Ci parliamo nel mezzo delle prove, dalla cornetta del telefono arriva quella concitazione che appartiene alla vigilia di ogni debutto. L’Aida di Roberta Torre va in scena stasera al Teatro Biondo di Palermo (fino al 2 marzo), in una rilettura che, come racconta la regista dall’opera di Verdi ha preso spunto per immergersi nella contemporaneità. Un mondo rovesciato, dove tutto si mischia, stupore fiabesco e irriverenza, come accade nei film di Roberta Torre, dai colori accesi dell’esordio Tano da morire, alla dolcezza feroce de I baci mai dati.
Racconta Torre: «L’invito del nuovo direttore del Biondo (Roberto Alajmo, ndr) mi ha dato la possibilità di sviluppare un’idea che avevo già in mente. Volevo mettere in scena qualcosa che parlasse dell’Italia oggi e dei suoi contorti meccanismi di potere». Così il libretto di Antonio Ghislanzoni viene riscritto dalla regista insieme a Igor Esposito, e dei protagonisti originari rimangono solo quelli principali; l’elemento divino sparisce mentre il gran sacerdote e il capo delle guardie si fondono in unica figura. Tutti i personaggi in scena sono uomini, e il triangolo amoroso tra Aida, Ramades e Amneris diviene un triangolo maschile e en travesti. Nel ruolo della principessa etiope, Aida, troviamo Ernesto Tomasini, star dei teatri londinesi, «con un’estensione vocale di 4 ottave» dice Roberta Torre. E poi Massimo Vinti in quello della figlia del re d’Egitto, Amneris, e Rocco Castracielo come Radames.
Uniche presenze femminili le tre «volpi» egiziane (Silvia Ajelli, Aurora Falcone, Giuditta Jesu) col compito di dare vita al coro.

Perché proprio «Aida»?

Uno dei temi che percorre l’opera è lo scontro tra ragioni del cuore e ragion di Stato, quella «ragione» che in Italia abbiamo perso. Parole come Stato, patria, collettività non hanno riferimenti da noi. Siamo senza appartenenza, senza un senso di coesione a valori collettivi. E la responsabilità è della nostra politica squalificata. In questa Aida riletta al presente ognuno si aggrappa dove può per non essere travolto. L’immagine è quella di una civiltà che sta cadendo a pezzi, in cui riecheggiano solo lontani echi dei fasti verdiani. Ma è la condizione che ci troviamo a vivere nel nostro paese.

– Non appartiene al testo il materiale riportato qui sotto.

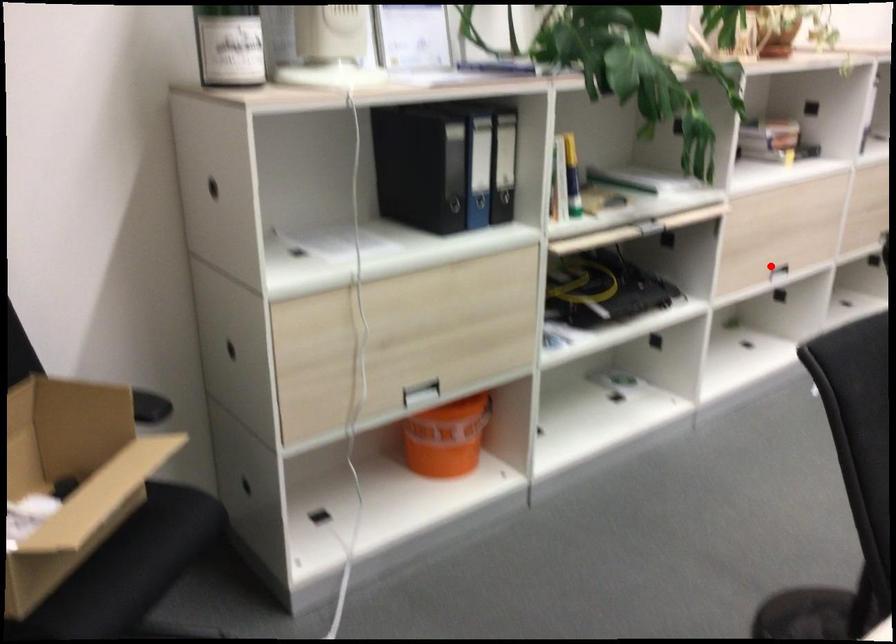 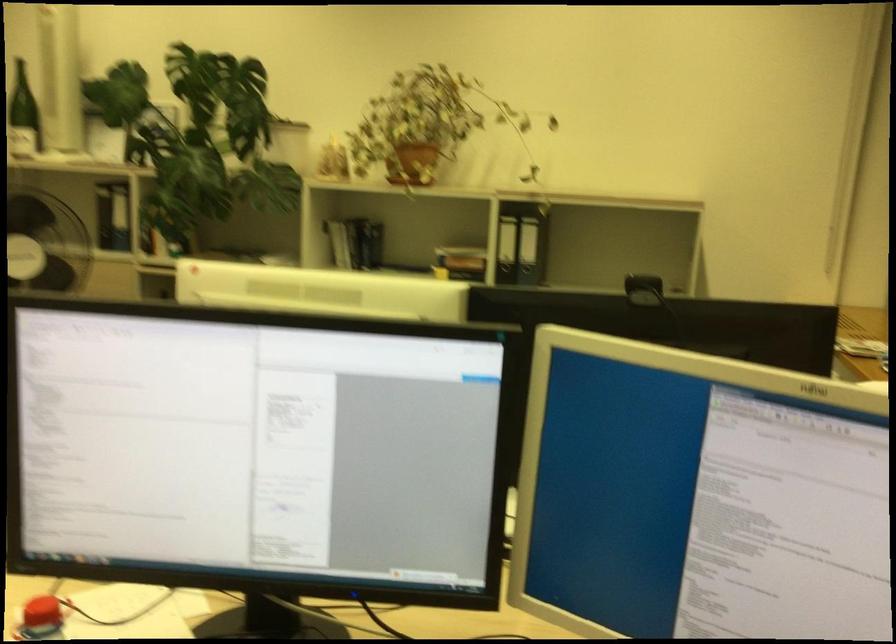 Question: I am providing you with two images of the same scene from different viewpoints. A red point is marked on the first image. Can you still see the location of the red point in image 2?

Choices:
 (A) Yes
 (B) No

Answer: (B) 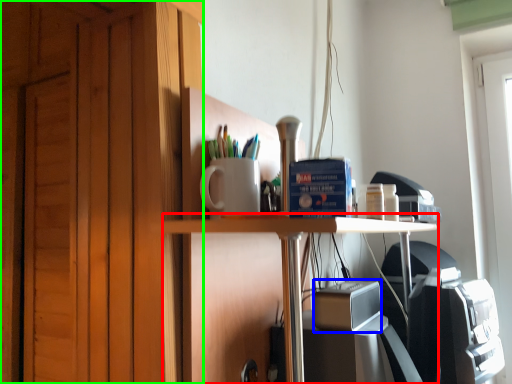 Question: Considering the real-world distances, which object is farthest from table (highlighted by a red box)? appliance (highlighted by a blue box) or dresser (highlighted by a green box)?

Choices:
 (A) appliance
 (B) dresser

Answer: (B) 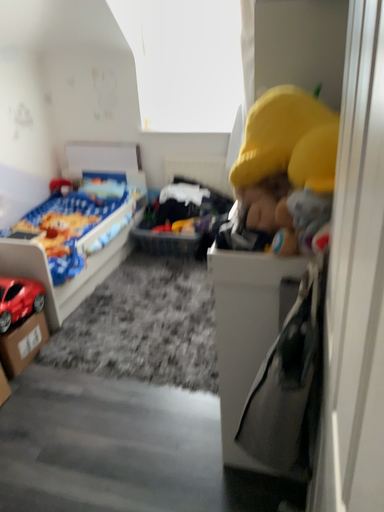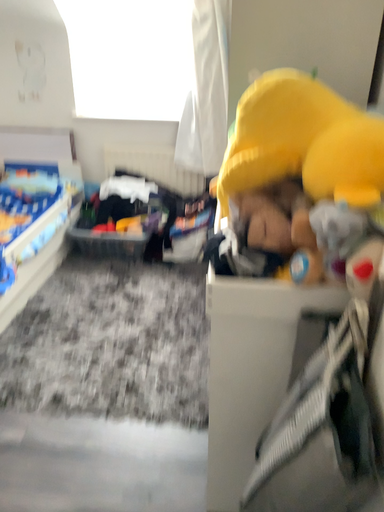 Question: Which way did the camera rotate in the video?

Choices:
 (A) rotated left
 (B) rotated right

Answer: (B) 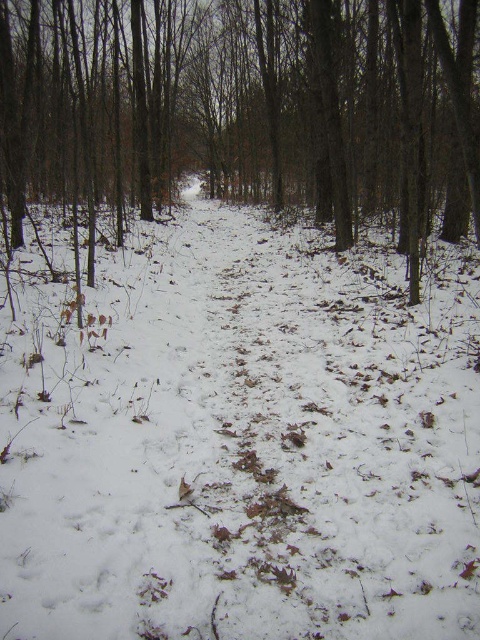 You are a hiker trying to cross the forest path. You see the white powdery snow at center and the brown matte tree at center. Which object is located to the right side of the other?

The white powdery snow at center is to the right of the brown matte tree at center.

You are standing in the winter forest scene and want to walk from the point closer to you to the point further away. Which path should you take between the two points, point (177, 241) and point (302, 129)?

You should walk from point (177, 241) to point (302, 129) because point (177, 241) is closer to the viewer and point (302, 129) is further away. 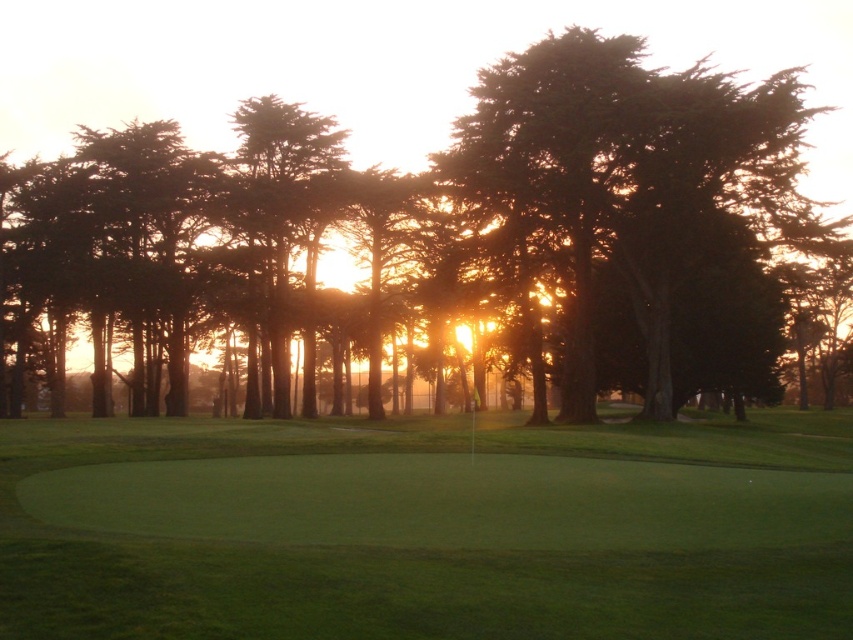 Can you confirm if green smooth grass at center is positioned to the left of green leafy tree at center?

Correct, you'll find green smooth grass at center to the left of green leafy tree at center.

Between point (602, 445) and point (743, 44), which one is positioned behind?

The point (743, 44) is more distant.

Find the location of a particular element. The height and width of the screenshot is (640, 853). green smooth grass at center is located at coordinates (425, 529). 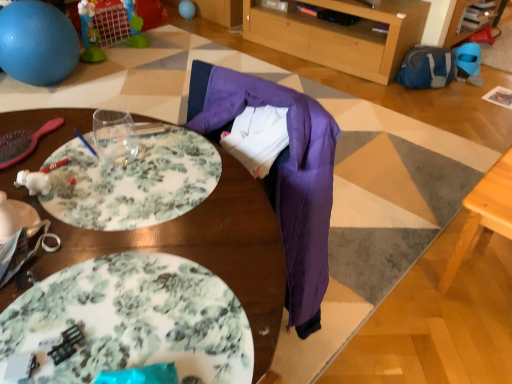 Locate an element on the screen. empty space that is to the right of white glossy plate at lower left, placed as the 1th plate when sorted from left to right is located at coordinates (106, 247). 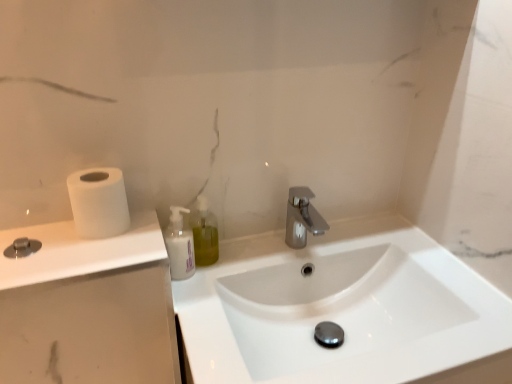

Se dovessi dire a cosa somiglia la tua «Aida»?

Direi che visivamente l’immagine più vicina è quella di un circo. Con elementi del varità, del fumetto, del cartoon, del teatro di parola … La scrittura è molto importante nella messinscena. Insieme a Igor Esposito abbiamo cercato di inventare una lingua che determina la drammaturgia. Ramades parla con un gramelot fatto di elementi diversissimi.

L’idea di far intepretare i ruoli femminili a degli uomini sembra rimandare anche alla tradizione teatrale più antica, al teatro greco.

Mi interessava lavorare sui corpi e sulle voci maschili che possono essere al tempo stesso femminili, interrogando il mutamento del femminile e del maschile oggi.

Come avete lavorato sull’opera? In che modo avete scelto le parti su cui puntare?

Come dicevo la scrittura ha avuto un ruolo determinante. Scrittura che significa, appunto, l’invenzione di una lingua, e anche di un procedimento narrativo frammentato. Nel senso che dell’Aida abbiamo preso dei frammenti, non raccontiamo una storia con il classico inzio e fine, ma ci concentriamo su dei picchi emotivi che punteggiano la vicenda di Aida. Il domatore, che è anche il gran sacerdote, fa da elemento di unione tra i diversi passaggi. In questo senso è stata fondamentale la scelta della scenografia (di Roberto Crea). Come riferimento avevamo la Traviata degli Specchi (di Josef Svoboda, ndr), solo che qui, nell’Aida, lo specchio si è rotto, e il riflesso è solo di frammenti.